電中日記 アキコ16

 付き合い始めて3日後にアキコと会った。僕はその日の放課後、校門を出て駅と反対方向にある大きな公園に歩いて向かった。公園の入口にはすでに自転車のハンドルを握って立っているアキコの姿があった。白のブラウスに紺のカーディガンを腹に巻き付けていた。僕は彼女の制服姿をそのときに初めて見た。

 改めて二人で会うというのは恥ずかしいもので、「こんにちは」「おつかれ」なのか、なんて挨拶をすればいいかも分からず近づいていくと、彼女の方から声を掛けてきた。

「あっタツル君」
「おー、久しぶり。いや、三日ぶりだね」
「そうだよ。あの、改めて……よろしくお願いします」
芝居がかったセリフだと思ったけれど、それで笑うような余裕もなく
「こちらこそ、よろしくお願いします」と返した。

「今日、どこに行こっか」
「んーとりあえず、歩くか」
「うん、いいよ」

 アキコとは会うと約束しただけでとくに目的を決めていなかった。それまで友人と会うときは何か、例えばカラオケやゲーセンという目的を常に必要としていて「会う」という行為が目的となることはなかった。それが今は彼女と会うことが目的になっていて、自分がいま不思議なことをしているように思えた。

 広い公園の中の舗装された道を歩いた。ひとまず自分たちがやってきた側と反対の出口を目指すことにした。僕は荷物をアキコの自転車の前カゴに載せて、アキコはその自転車を引きながら歩いた。
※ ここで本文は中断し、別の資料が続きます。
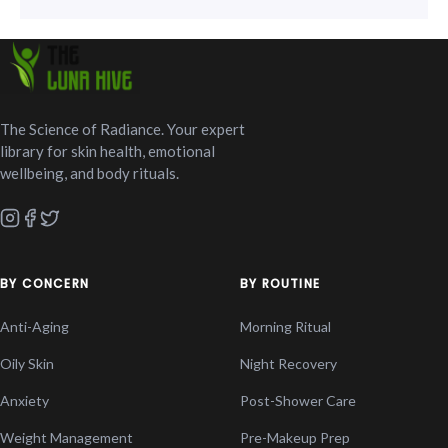
The Science of Radiance. Your expert
library for skin health, emotional
wellbeing, and body rituals.
BY CONCERN
BY ROUTINE
Anti-Aging
Morning Ritual
Oily Skin
Night Recovery
Anxiety
Post-Shower Care
Weight Management
Pre-Makeup Prep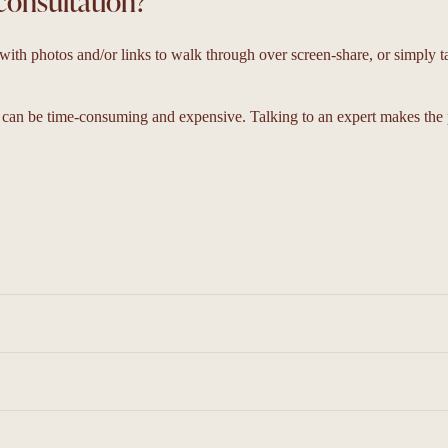
consultation?
ith photos and/or links to walk through over screen-share, or simply t
 can be time-consuming and expensive. Talking to an expert makes the 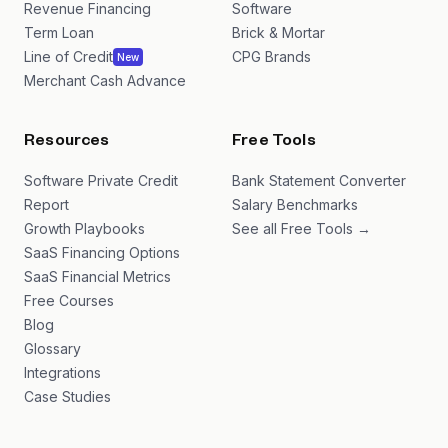
Revenue Financing
Software
Term Loan
Brick & Mortar
Line of Credit
CPG Brands
New
Merchant Cash Advance
Resources
Free Tools
Software Private Credit
Bank Statement Converter
Report
Salary Benchmarks
Growth Playbooks
See all Free Tools →
SaaS Financing Options
SaaS Financial Metrics
Free Courses
Blog
Glossary
Integrations
Case Studies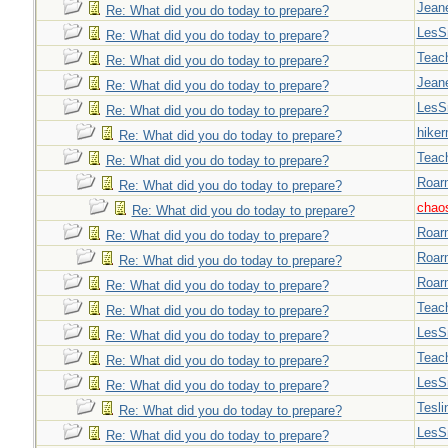
Jeane
Re: What did you do today to prepare?
LesS
Re: What did you do today to prepare?
Teac
Re: What did you do today to prepare?
Jeane
Re: What did you do today to prepare?
LesS
Re: What did you do today to prepare?
hiker
Re: What did you do today to prepare?
Teac
Re: What did you do today to prepare?
Roar
Re: What did you do today to prepare?
chao
Re: What did you do today to prepare?
Roar
Re: What did you do today to prepare?
Roar
Re: What did you do today to prepare?
Roar
Re: What did you do today to prepare?
Teac
Re: What did you do today to prepare?
LesS
Re: What did you do today to prepare?
Teac
Re: What did you do today to prepare?
LesS
Re: What did you do today to prepare?
Tesli
Re: What did you do today to prepare?
LesS
Re: What did you do today to prepare?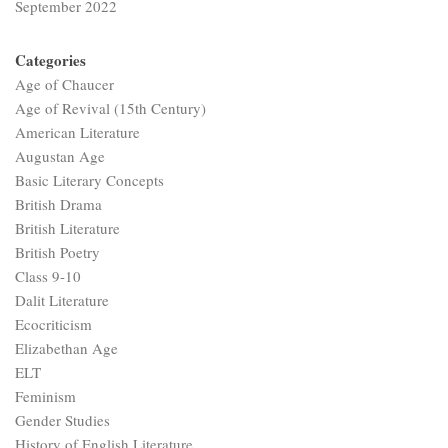
September 2022
Categories
Age of Chaucer
Age of Revival (15th Century)
American Literature
Augustan Age
Basic Literary Concepts
British Drama
British Literature
British Poetry
Class 9-10
Dalit Literature
Ecocriticism
Elizabethan Age
ELT
Feminism
Gender Studies
History of English Literature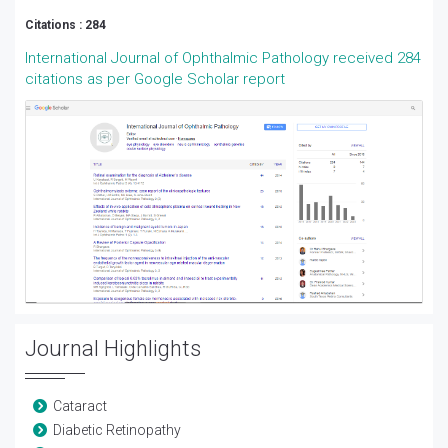
Citations : 284
International Journal of Ophthalmic Pathology received 284
citations as per Google Scholar report
Journal Highlights
Cataract
Diabetic Retinopathy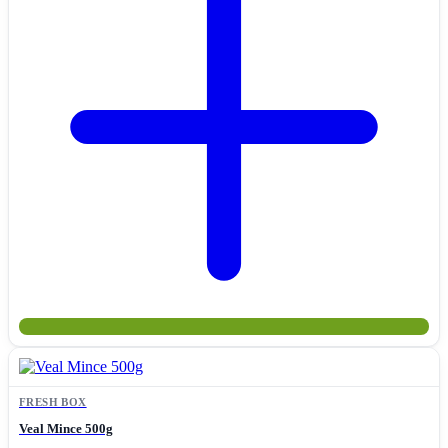
FRESH BOX
Veal Mince 500g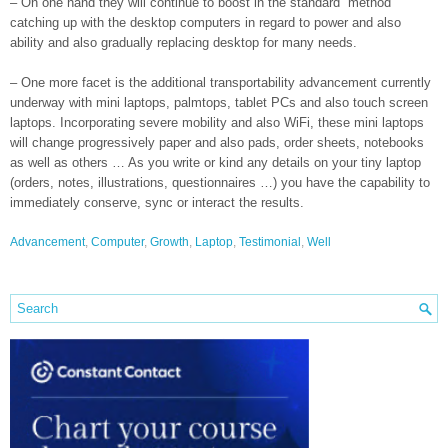
– On one hand they will continue to boost in the standard “method”
catching up with the desktop computers in regard to power and also
ability and also gradually replacing desktop for many needs.
– One more facet is the additional transportability advancement currently
underway with mini laptops, palmtops, tablet PCs and also touch screen
laptops. Incorporating severe mobility and also WiFi, these mini laptops
will change progressively paper and also pads, order sheets, notebooks
as well as others … As you write or kind any details on your tiny laptop
(orders, notes, illustrations, questionnaires …) you have the capability to
immediately conserve, sync or interact the results.
Advancement
,
Computer
,
Growth
,
Laptop
,
Testimonial
,
Well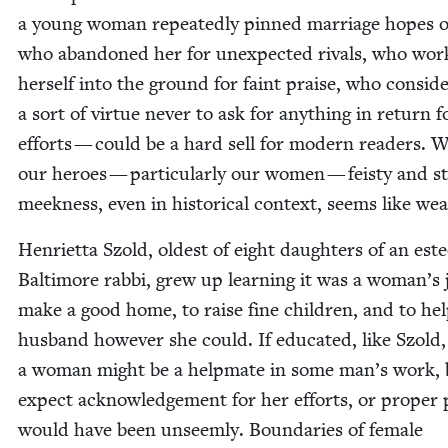
a young woman repeat­ed­ly pinned mar­riage hopes
who aban­doned her for unex­pect­ed rivals, who wo
her­self into the ground for faint praise, who con­sid­e
a sort of virtue nev­er to ask for any­thing in return f
efforts — could be a hard sell for mod­ern read­ers. W
our heroes — par­tic­u­lar­ly our women — feisty and s
meek­ness, even in his­tor­i­cal con­text, seems like we
Hen­ri­et­ta Szold, old­est of eight daugh­ters of an es
Bal­ti­more rab­bi, grew up learn­ing it was a woman’s 
make a good home, to raise fine chil­dren, and to he
hus­band how­ev­er she could. If edu­cat­ed, like Szold,
a woman might be a help­mate in some man’s work, 
expect acknowl­edge­ment for her efforts, or prop­er 
would have been unseem­ly. Bound­aries of female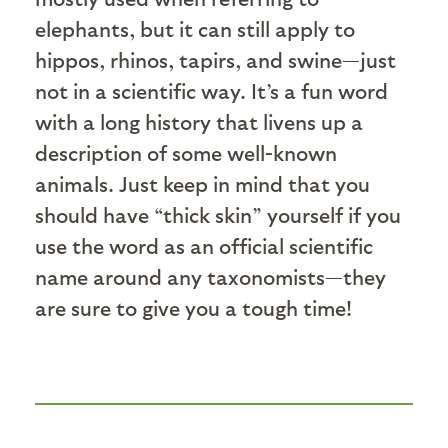
elephants, but it can still apply to
hippos, rhinos, tapirs, and swine—just
not in a scientific way. It’s a fun word
with a long history that livens up a
description of some well-known
animals. Just keep in mind that you
should have “thick skin” yourself if you
use the word as an official scientific
name around any taxonomists—they
are sure to give you a tough time!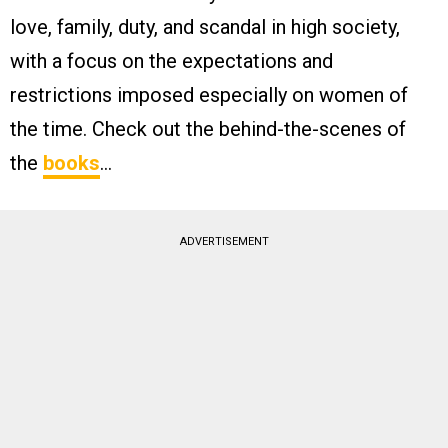
love, family, duty, and scandal in high society,
with a focus on the expectations and
restrictions imposed especially on women of
the time. Check out the behind-the-scenes of
the
books
…
ADVERTISEMENT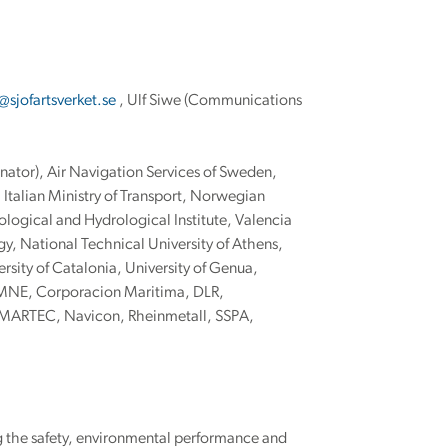
sjofartsverket.se
, Ulf Siwe (Communications
nator), Air Navigation Services of Sweden,
Italian Ministry of Transport, Norwegian
ogical and Hydrological Institute, Valencia
y, National Technical University of Athens,
rsity of Catalonia, University of Genua,
IMNE, Corporacion Maritima, DLR,
 MARTEC, Navicon, Rheinmetall, SSPA,
g the safety, environmental performance and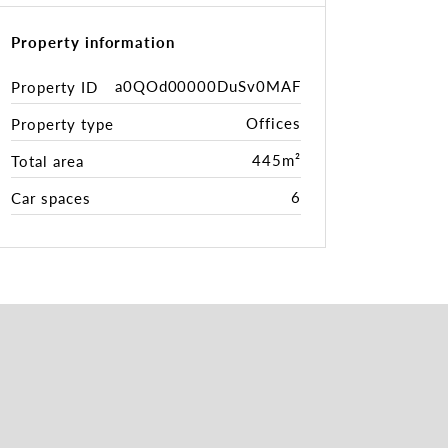
Property information
a0QOd00000DuSv0MAF
Property ID
Offices
Property type
445m²
Total area
6
Car spaces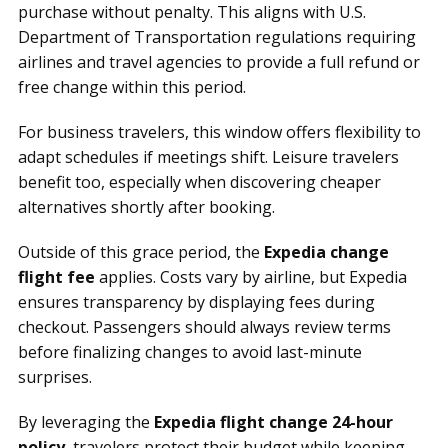
purchase without penalty. This aligns with U.S.
Department of Transportation regulations requiring
airlines and travel agencies to provide a full refund or
free change within this period.
For business travelers, this window offers flexibility to
adapt schedules if meetings shift. Leisure travelers
benefit too, especially when discovering cheaper
alternatives shortly after booking.
Outside of this grace period, the
Expedia change
flight fee
applies. Costs vary by airline, but Expedia
ensures transparency by displaying fees during
checkout. Passengers should always review terms
before finalizing changes to avoid last-minute
surprises.
By leveraging the
Expedia flight change 24-hour
policy
, travelers protect their budget while keeping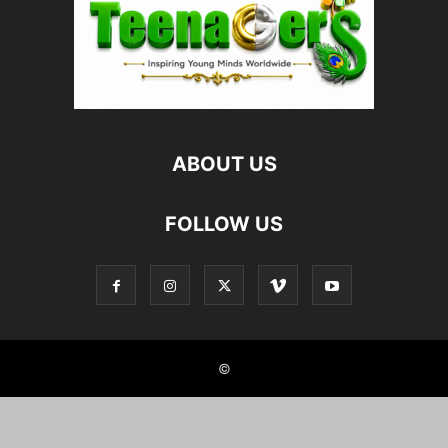
ABOUT US
FOLLOW US
©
 学校が始まってからは毎日学校で事件が起こるので話題には事欠かなかった。罰ゲームでランドセルで登校して駅から学校まで恥ずかしくてダッシュしたとか、ハンバーガーをいっぱい買って4段や5段のピラミッドを作ったとかそういう笑い話をした。笑い話のすきまには数々の先生に怒られたことがある。若い女の先生の胸を鷲づかみにして本気で怒られたり、授業中の先生の尻にズボンの上からペンを勢いよく差し込んで怒られたり、コンドームを水風船にして遊んでたら怒られたり、意味も無く技術家庭の先生から角材で頭を叩かれたとかした。僕らは先生に怒られるたびに、人に迷惑を掛けない面白いこととは何かを学習していったのかもしれない。

 アキコは僕の言う話を全部楽しそうにして聞いていた。言うこともなくなって大判焼きを何個食べれるか限界まで挑戦した、とかあまり面白くもなさそうなことを話してもずっと楽しそうだった。

「ほんと楽しそうだね、タツル君の学校。うらやましいな。一回行ってみたい」
「いやダメだろ。制服違うし」
「うーんじゃあ、誰かに借りて潜りこむ、とか?」
「うーん、でも誰かいるかなあ、貸してくれる人」
 面白いアイディアだなとは思ったけれども、僕はアキコの存在を自分の学校の人には知って欲しくなかったので言葉を濁して話題を変えた。

「ところで学校の友達たちは知ってるの?アキコに彼氏ができたって」
「うーん、どうだろうね。ミカには話したけど」
笑いをこらえきれないような表情で言うので
「あーそう、じゃあみんな知ってるね」
とふっかけると、彼女は案の定大きな声で笑い出して言った
「えーいいじゃん。そりゃあ言うよ嬉しいもん。今日もずっとその話してて」
「まあそうだろうと思った」
「タツル君は?」
「うーん、俺は全然言ってないな。小橋とかはめっちゃ『アキコどうよ』みたいなこと言ってくるけど」
「そうなんだ。あんまり、言いたくない?」
「んー、いや、そういうの自分から言いふらすのって恥ずかしいから」
言いたくない、とも言いたくない。答えに窮して、また話題を変えることにした。

「そういえば、俺ら初めて会ったときさ、あの朝。ずっと『ごめん』って謝ってたじゃん。って覚えてる?」
「うん、覚えてるよ」
「今更なんだけどさ、なんで謝ってたのかなって、あの時から思ってたんだよね」
「えーっだってなんか、私タツル君の近くで吐いてたじゃん。それに、頼りっきりで悪いと思ってたし」
「えっいやそんなの、草むらなんだしいいじゃんそんなこと気にしなくて」
「あ……うん」
「ホントにそんなこと気にしてたの」
「えーっと、いや……」少し間を置いてからアキコが続けた
「正直に言うとね、タツル君が女の子とチューしたこと無いって言ってたから」
「えっ、ああ、まあそうだけど。それで?」
「いやだって、初チューでしょ。私が奪っちゃって良いのかなって」
「えっ、そんなんで謝ってたの?」
「うん」

 普段から大人に怒られまくっている僕にとっては反省を促される以外で謝る機会などなく、アキコの考えていることは全然理解ができなかった。別に相手を傷つけたわけでもなんでもない。むしろステップアップを手伝ってあげたくらい思ったっていいだろう。男子にとって初チューや童貞なんて宝でも何でも無く、とっとと捨てるものだと僕は思っていた。

 あれこれ話すうちにあたりも暗くなってきたので、公園を抜けた先にある駅に歩いて向かった。アキコは向かう途中にある駅から少し離れた駐輪スペースに自転車を止めた。彼女が自転車を置いたのを確かめてから僕は駅の方角に身体を向けた。するとそのとき、彼女が両手で僕の右手を握った。僕は彼女の少し照れたような顔を見てから、やや引っ張るように彼女の左の手のひらを掴んで「行こ」と言った。指と指の位置を何度か変えて、きっとこうやって手を繋ぐんだろうなと思った。

 改札で別れてから、電車の中で今日のことを思い出した。自転車は自分が代わりに引いてあげるんだったかな。まあそんな、気を使いたくもないし、気を使ってる感じを出したくもない。別に好きでもないのに最後手を繋いじゃって、何やってんだろ。そんなことを思いながら、高田馬場に向かうガラガラの西武線に座っていた。